== WHAT IS EXPECTED ==
Look for the word "dossier" in the records, and copy each line where it appears.
BEGIN DATA RECORDS
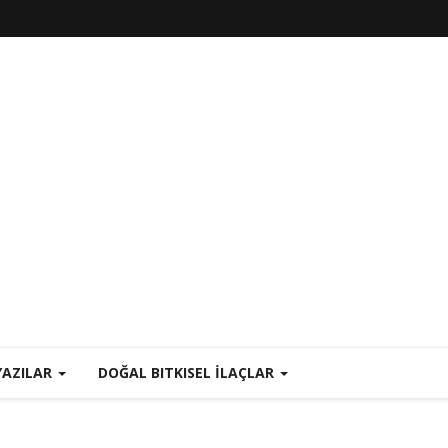
YAZILAR
DOĞAL BITKISEL İLAÇLAR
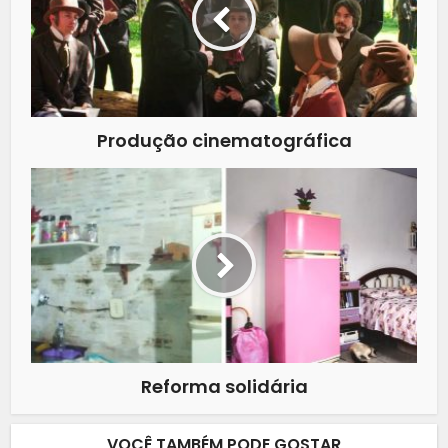
Produção cinematográfica
Reforma solidária
VOCÊ TAMBÉM PODE GOSTAR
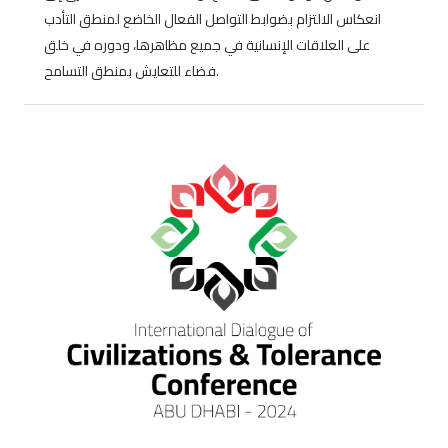
انعكاس الالتزام بضوابط التواصل الفعال الخاضع لمنطق التأدب
على العلاقات الإنسانية في جميع مظاهرها، ودوره في خلق
فضاء للتعايش بمنطق التسامح.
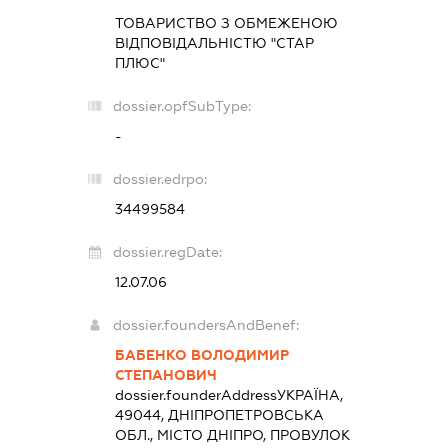
ТОВАРИСТВО З ОБМЕЖЕНОЮ
ВІДПОВІДАЛЬНІСТЮ "СТАР
ПЛЮС"
dossier.opfSubType:
-
dossier.edrpo:
34499584
dossier.regDate:
12.07.06
dossier.foundersAndBenef:
БАБЕНКО ВОЛОДИМИР
СТЕПАНОВИЧ
dossier.founderAddress
УКРАЇНА,
49044, ДНІПРОПЕТРОВСЬКА
ОБЛ., МІСТО ДНІПРО, ПРОВУЛОК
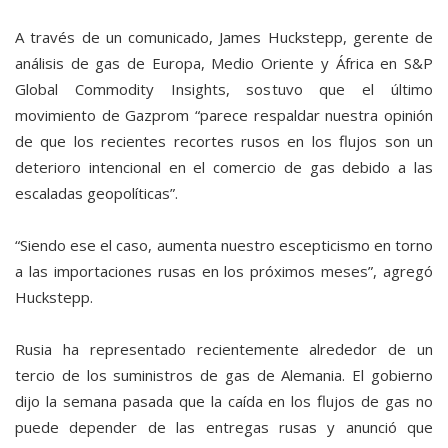
A través de un comunicado, James Huckstepp, gerente de
análisis de gas de Europa, Medio Oriente y África en S&P
Global Commodity Insights, sostuvo que el último
movimiento de Gazprom “parece respaldar nuestra opinión
de que los recientes recortes rusos en los flujos son un
deterioro intencional en el comercio de gas debido a las
escaladas geopolíticas”.
“Siendo ese el caso, aumenta nuestro escepticismo en torno
a las importaciones rusas en los próximos meses”, agregó
Huckstepp.
Rusia ha representado recientemente alrededor de un
tercio de los suministros de gas de Alemania. El gobierno
dijo la semana pasada que la caída en los flujos de gas no
puede depender de las entregas rusas y anunció que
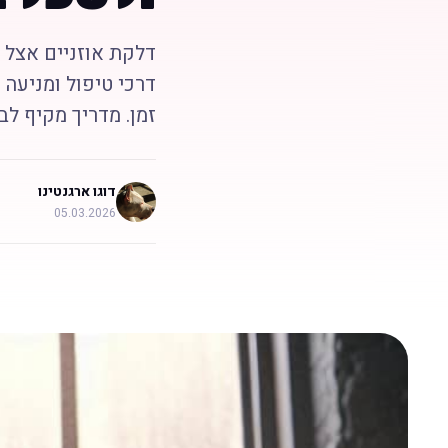
דלקת אוזניים אצל כ
דרכי טיפול ומניעה 
זמן. מדריך מקיף לב
דוגו ארגנטינו
05.03.2026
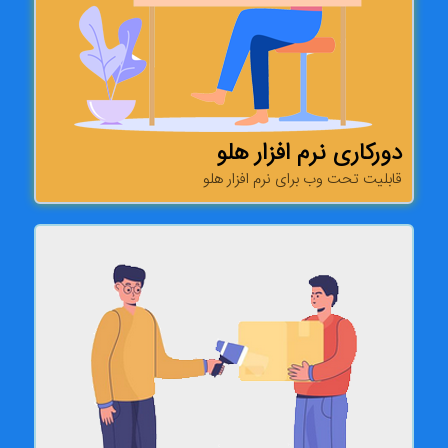
دورکاری نرم افزار هلو
قابلیت تحت وب برای نرم افزار هلو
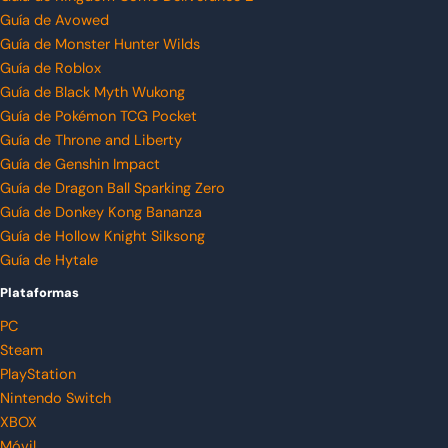
Guía de Avowed
Guía de Monster Hunter Wilds
Guía de Roblox
Guía de Black Myth Wukong
Guía de Pokémon TCG Pocket
Guía de Throne and Liberty
Guía de Genshin Impact
Guía de Dragon Ball Sparking Zero
Guía de Donkey Kong Bananza
Guía de Hollow Knight Silksong
Guía de Hytale
Plataformas
PC
Steam
PlayStation
Nintendo Switch
XBOX
Móvil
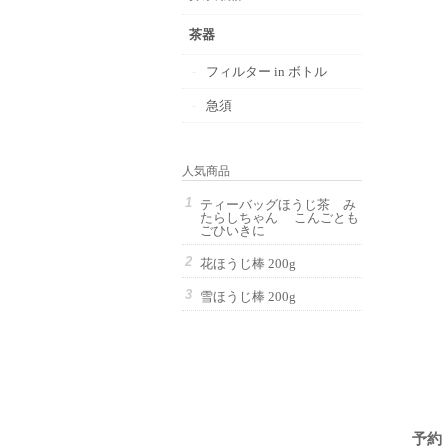
茶器
フィルター in ボトル
急須
人気商品
ティーバッグほうじ茶 み
たらしちゃん こんごとも
ごひいきに
花ほうじ棒 200g
雪ほうじ棒 200g
予約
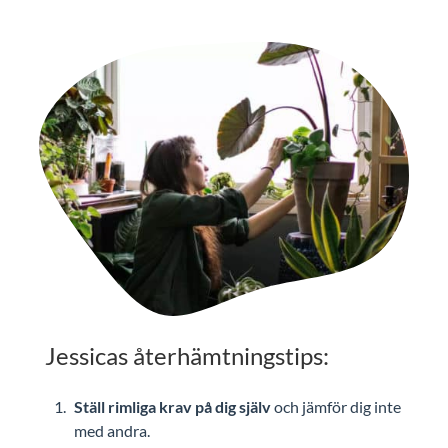
Jessicas återhämtningstips:
Ställ rimliga krav på dig själv
och jämför dig inte
med andra.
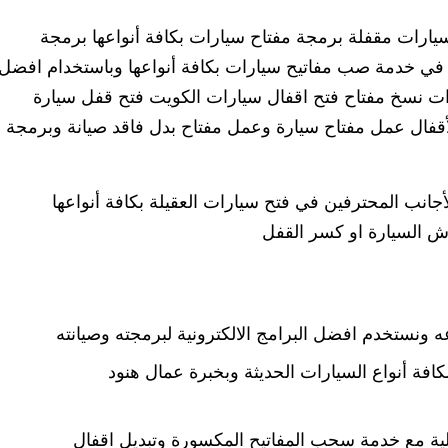
يارات مقفلة برمجة مفتاح سيارات بكافة أنواعها برمجة
في خدمة صب مفاتيح سيارات بكافة أنواعها وباستخدام افضل
ت نسخ مفتاح فتح اقفال سيارات الكويت فتح قفل سيارة
للأقفال عمل مفتاح سيارة وعمل مفتاح بدل فاقد صيانة وبرمجة
جانب المحترفين في فتح سيارات العقيلة بكافة أنواعها
ش السيارة او كسر القفل
ه ونستخدم افضل البرامج الالكترونية لبرمجته وصيانته
افة أنواع السيارات الحديثة وبخبرة عمال هنود
ية مع خدمة سحب المفاتيح المكسورة وتبديل اقفال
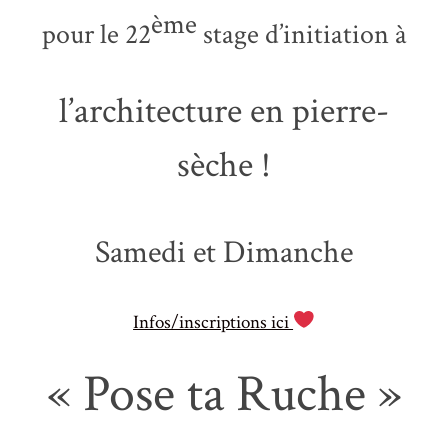
ème
pour le 22
stage d’initiation à
l’architecture en pierre-
sèche !
Samedi et Dimanche
Infos/inscriptions ici
« Pose ta Ruche »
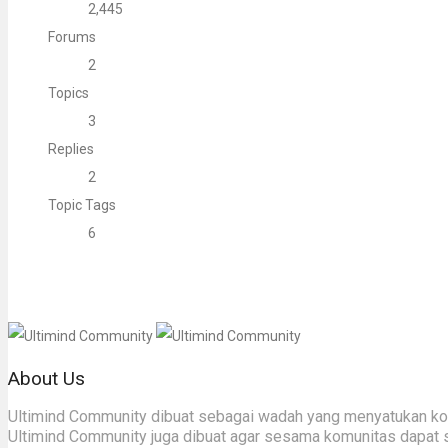
2,445
Forums
2
Topics
3
Replies
2
Topic Tags
6
About Us
Ultimind Community dibuat sebagai wadah yang menyatukan komu
Ultimind Community juga dibuat agar sesama komunitas dapat 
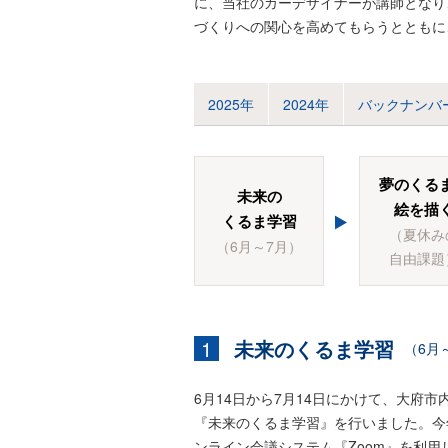
に、当社のカーデザイナーが講師となり
づくりへの関心を高めてもらうとともに
2025年
2024年
バックナンバ
夢のくる
未来の
絵を描
くるま学習
（夏休み
（6月～7月）
自由課題
1
未来のくるま学習
（6月
6月14日から7月14日にかけて、大府市
『未来のくるま学習』を行いました。今
ンライン会議システム『Zoom』を利用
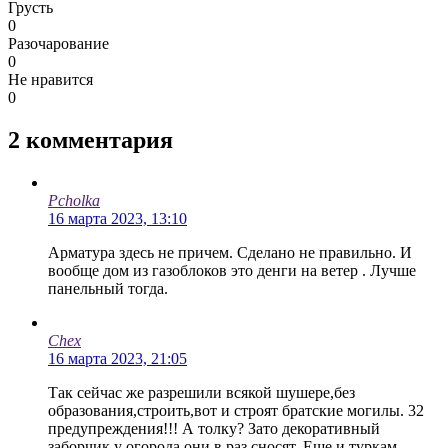
Грусть
0
Разочарование
0
Не нравится
0
2
комментария
Pcholka
16 марта 2023, 13:10
Арматура здесь не причем. Сделано не правильно. И
вообще дом из газоблоков это денги на ветер . Лучше
панельный тогда.
Chex
16 марта 2023, 21:05
Так сейчас же разрешили всякой шушере,без
образования,строить,вот и строят братские могилы. 32
предупреждения!!! А толку? Зато декоративный
заборчик у огорода они в раз сносят. Еще и туркам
END DATA RECORDS
== ANSWER BOX ==
dossier.opfSubType:
dossier.edrpo:
dossier.regDate:
dossier.foundersAndBenef:
dossier.founderAddress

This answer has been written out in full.